Suyun önemi hakkında farkındalık oluşturmak amacıyla çeşitli etkinliklere sahne olan 22 Mart günü 1993 yılından beri farklı temalarla düzenleniyor. Bu yıl ABD’nin New York şehrinde yapılacak Birleşmiş Milletler Su Konferansı ile aynı tarihe denk gelen Dünya Su Günü’nün bu seferki teması ise “Değişimi Hızlandırmak”.
“Su krizinden dönmek için son fırsatları değerlendirmemiz lazım”
22 Mart Dünya Su Günü dolayısıyla bir açıklama yapan Türkiye Gıda ve İçecek Sanayii Dernekleri (TGDF) Yönetim Kurulu Başkanı Demir Şarman, dünyanın su krizini aşmak üzere bir araya gelerek faaliyete geçmek için elindeki son fırsatları değerlendirmesi gerektiğini söyledi. Devletlerin ve toplumların Birleşmiş Milletler Sürdürülebilir Kalkınma Amaçlarının 6’ncısı olan Temiz Su ve Sanitasyon hedeflerine ulaşmak için el ele vermesi gerektiğini belirten Şarman, önlem almakta gecikilirse su krizinin geri dönülmez hale geleceğini ifade etti.
“Suyun Sürdürülebilirliği raporumuz geçerliliğini koruyor”

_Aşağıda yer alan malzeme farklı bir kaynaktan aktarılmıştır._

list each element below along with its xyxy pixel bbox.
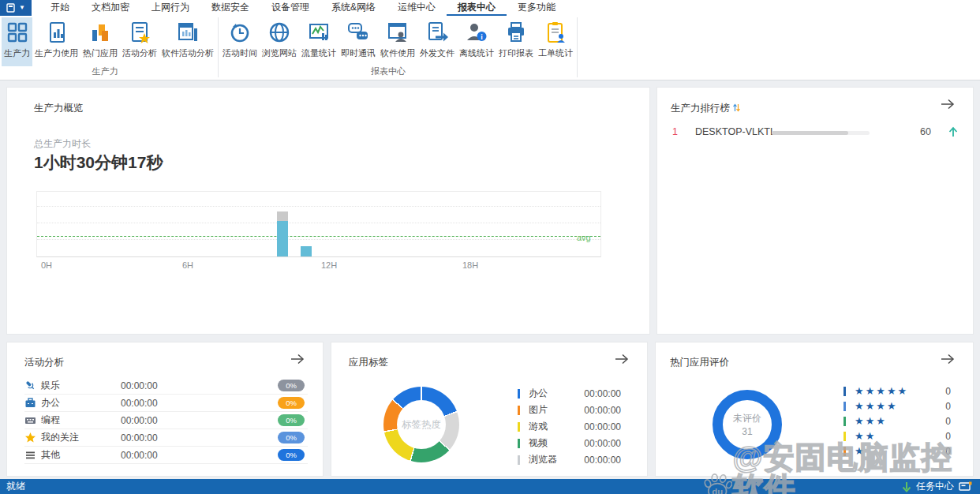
bar-segment-空闲: [277, 211, 288, 221]
star-icons: ★★★: [855, 416, 887, 426]
legend-tick: [518, 406, 520, 415]
toolbar-productivity-usage[interactable]: 生产力使用: [32, 17, 80, 66]
activity-row-entertainment[interactable]: 娱乐 00:00:00 0%: [24, 377, 308, 395]
star-icon: [24, 432, 36, 443]
menu-tab-system-network[interactable]: 系统&网络: [320, 0, 387, 16]
clipboard-user-icon: [544, 21, 567, 44]
panel-app-tags: 应用标签 标签热度 办公00:00:00 图片00:00:00 游戏00:00:…: [331, 342, 648, 477]
x-axis-tick: 0H: [41, 260, 52, 270]
toolbar-traffic-stats[interactable]: 流量统计: [299, 17, 339, 66]
bars-icon: [88, 21, 112, 44]
average-line-label: avg: [577, 233, 591, 242]
toolbar-productivity[interactable]: 生产力: [2, 17, 32, 66]
star-icons: ★: [855, 446, 866, 456]
toolbar-group-divider: [577, 17, 578, 77]
total-productivity-value: 1小时30分钟17秒: [34, 152, 163, 174]
go-to-app-tags-arrow-icon[interactable]: [614, 354, 630, 368]
legend-tick: [518, 455, 520, 465]
toolbar-activity-time[interactable]: 活动时间: [220, 17, 260, 66]
menu-tab-device-mgmt[interactable]: 设备管理: [260, 0, 320, 16]
tag-legend: 办公00:00:00 图片00:00:00 游戏00:00:00 视频00:00…: [518, 385, 621, 468]
percent-badge: 0%: [278, 380, 305, 391]
toolbar-offline-stats[interactable]: i 离线统计: [457, 17, 496, 66]
legend-tick: [843, 387, 846, 396]
unrated-donut-chart: 未评价 31: [713, 390, 782, 459]
tag-row-office: 办公00:00:00: [518, 385, 621, 402]
ranking-row[interactable]: 1 DESKTOP-VLKTL... 60: [657, 124, 973, 141]
rating-row-4-star: ★★★★0: [843, 399, 951, 414]
app-menu-button[interactable]: ▼: [0, 0, 32, 16]
microphone-icon: [24, 380, 36, 391]
list-icon: [24, 449, 36, 461]
bar-segment-未定义: [277, 221, 288, 256]
menu-tab-web-behavior[interactable]: 上网行为: [140, 0, 200, 16]
star-icons: ★★★★: [855, 401, 898, 411]
menu-tab-start[interactable]: 开始: [39, 0, 80, 16]
send-file-icon: [425, 21, 449, 44]
legend-tick: [518, 422, 520, 432]
dashboard-content: 生产力概览 总生产力时长 1小时30分钟17秒 avg 0H6H12H18H 高…: [0, 81, 980, 479]
bar-segment-未定义: [301, 246, 312, 256]
percent-badge: 0%: [278, 449, 305, 461]
activity-row-office[interactable]: 办公 00:00:00 0%: [24, 395, 308, 412]
activity-row-programming[interactable]: 编程 00:00:00 0%: [24, 412, 308, 429]
chevron-down-icon: ▼: [19, 5, 25, 11]
activity-row-other[interactable]: 其他 00:00:00 0%: [24, 447, 308, 464]
panel-title: 热门应用评价: [670, 356, 729, 369]
panel-hot-app-ratings: 热门应用评价 未评价 31 ★★★★★0 ★★★★0 ★★★0 ★★0 ★0: [655, 342, 974, 477]
panel-title: 生产力概览: [34, 102, 84, 115]
task-center-link[interactable]: 任务中心: [916, 480, 954, 493]
toolbar-hot-apps[interactable]: 热门应用: [80, 17, 120, 66]
donut-center-label: 未评价: [733, 412, 761, 425]
toolbar-activity-analysis[interactable]: 活动分析: [120, 17, 159, 66]
go-to-ranking-arrow-icon[interactable]: [940, 99, 956, 113]
monitor-icon[interactable]: [959, 481, 972, 492]
legend-tick: [518, 389, 520, 399]
menu-tab-doc-encrypt[interactable]: 文档加密: [80, 0, 140, 16]
rating-rows: ★★★★★0 ★★★★0 ★★★0 ★★0 ★0: [843, 384, 951, 458]
go-to-ratings-arrow-icon[interactable]: [940, 354, 956, 368]
x-axis-tick: 6H: [182, 260, 193, 270]
traffic-chart-icon: [307, 21, 331, 44]
menu-tabs: 开始 文档加密 上网行为 数据安全 设备管理 系统&网络 运维中心 报表中心 更…: [39, 0, 567, 16]
star-icons: ★★★★★: [855, 386, 908, 396]
rating-row-5-star: ★★★★★0: [843, 384, 951, 399]
chat-icon: [346, 21, 370, 44]
legend-tick: [843, 432, 846, 441]
sort-icon[interactable]: [733, 103, 740, 112]
toolbar-outgoing-files[interactable]: 外发文件: [417, 17, 457, 66]
trend-up-icon: [948, 126, 958, 137]
toolbar-ticket-stats[interactable]: 工单统计: [536, 17, 575, 66]
activity-rows: 娱乐 00:00:00 0% 办公 00:00:00 0% 编程 00:00:0…: [24, 377, 308, 464]
panel-title: 活动分析: [24, 356, 64, 369]
window-icon: [6, 3, 17, 13]
menu-tab-report-center[interactable]: 报表中心: [447, 0, 507, 16]
panel-title: 生产力排行榜: [671, 102, 740, 115]
legend-tick: [518, 439, 520, 448]
legend-tick: [843, 447, 846, 456]
star-icons: ★★: [855, 431, 876, 441]
toolbar-print-report[interactable]: 打印报表: [496, 17, 536, 66]
go-to-activity-arrow-icon[interactable]: [290, 354, 305, 368]
computer-name: DESKTOP-VLKTL...: [695, 126, 784, 137]
menu-tab-more[interactable]: 更多功能: [507, 0, 567, 16]
grid-icon: [6, 21, 29, 44]
svg-text:i: i: [481, 33, 483, 41]
toolbar-software-activity[interactable]: 软件活动分析: [159, 17, 216, 66]
clock-icon: [228, 21, 252, 44]
donut-center-value: 31: [742, 426, 752, 437]
score-progress-fill: [772, 131, 848, 135]
percent-badge: 0%: [278, 397, 305, 409]
tag-row-pictures: 图片00:00:00: [518, 402, 621, 418]
menu-tab-ops-center[interactable]: 运维中心: [387, 0, 447, 16]
menu-tab-data-security[interactable]: 数据安全: [200, 0, 260, 16]
toolbar-browse-sites[interactable]: 浏览网站: [260, 17, 299, 66]
menu-bar: ▼ 开始 文档加密 上网行为 数据安全 设备管理 系统&网络 运维中心 报表中心…: [0, 0, 980, 16]
score-progress-bar: [772, 131, 870, 135]
legend-tick: [843, 402, 846, 411]
activity-row-my-focus[interactable]: 我的关注 00:00:00 0%: [24, 429, 308, 447]
total-productivity-label: 总生产力时长: [34, 137, 91, 151]
toolbar-software-usage[interactable]: 软件使用: [378, 17, 417, 66]
rating-row-2-star: ★★0: [843, 429, 951, 443]
toolbar-instant-messaging[interactable]: 即时通讯: [339, 17, 378, 66]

Yılda 1,4 milyon kişinin yetersiz su ve sanitasyona bağlı nedenlerle hayatını kaybettiğini, dünyadaki her dört kişiden birinin güvenilir içme suyuna erişimi olmadığını vurgulayan Demir Şarman OECD verilerine göre küresel su talebinin 2050 yılına kadar yüzde 55 oranında artacağına dikkat çekti. Kuraklığın sadece çöl kuşağındaki ülkelerin değil sulak ve yeşil kuşakta bulunan ülkelerin de bir sorunu olduğunu söyleyen Şarman, TGDF’nin geçtiğimiz yıl yayınladığı “Türk Gıda ve İçecek Sektöründe Su Riskleri ve Sürdürülebilirliği için Politika Önerileri” raporunun geçerliliğini koruduğunu ifade etti.
“Su yönetim uygulamalarımız sürdürülebilir değil”

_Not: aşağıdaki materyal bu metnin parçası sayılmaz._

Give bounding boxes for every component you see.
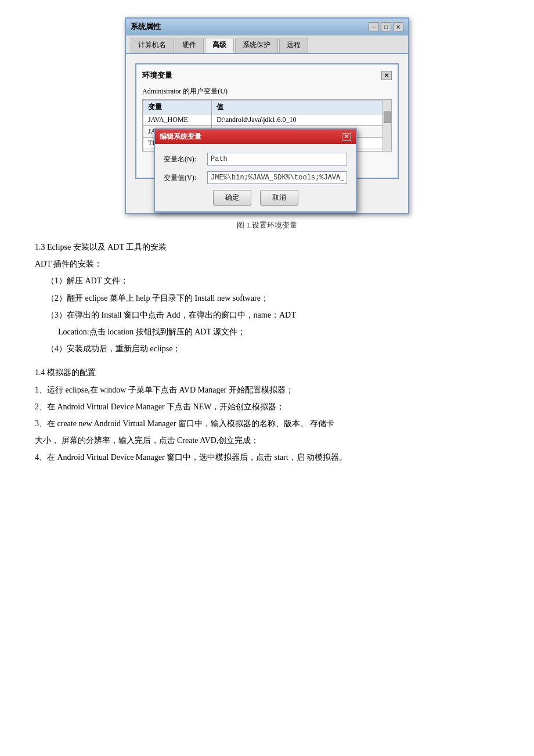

Türkiye’de su yönetiminin halen sürdürülebilir olmadığına parmak basan Şarman, su politikalarındaki uygulama boşluklarının doldurulması, su politikalarının sektörel politikalara entegre edilmesi ve paydaşlarla diyalog içerisinde kanıta dayalı politikaların geliştirilmesi gerektiğini belirtti. Su kirliliği ve kıtlığının sektörün yaşadığı en önemli sorunlardan olduğunu ifade eden Şarman işletmeler bazında alınan önlemlerin su kriziyle başa çıkmak için yeterli olmadığını, riskin tarladan sofraya tedarik zinciri boyunca değerlendirilmesinin elzem olduğunu belirtti.
“Sektör tarladan sofraya tüm tedarik zincirine örnek olmalı”
Federasyon çatısı altındaki firmaların önemli bir kısmının su israfının azaltılması yönünde çalışmalar yürüttüğünü söyleyen TGDF Başkanı, bununla beraber birçok firmanın henüz ham madde tedarikçilerinin de benzer çalışmalar yürütüp yürütmediğini dikkate almadığını altını çizdi. TGDF Başkanı Demir Şarman, halihazırda sektörün küçük bir bölümünün su ayak izi hesaplamaları yaptığını, bunun bir kültür olarak tüm tedarik zincirine yayılması için sektörün elini taşın altına koyması gerektiğini söyleyerek sözlerini sonlandırdı.
TGDF Suyun Sürdürülebilirliği Raporu
Raportörlüğünü EWA Kurumsal Danışmanlık’ın yapmış olduğu “Türk Gıda ve İçecek Sektöründe Su Riskleri ve Sürdürülebilirliği için Politika Önerileri” raporuna Federasyonun internet sitesinden ulaşılabiliyor. Su krizine geniş bir bakış açısıyla yaklaşan rapor dünyada ve Türkiye’de suyun durumu ile ilgili bilgiler yanında işletmelerin politika hazırlıkları, ürün ve işletme bazında su ayak izi verileri, riskler ve politika önerileri yer alıyor.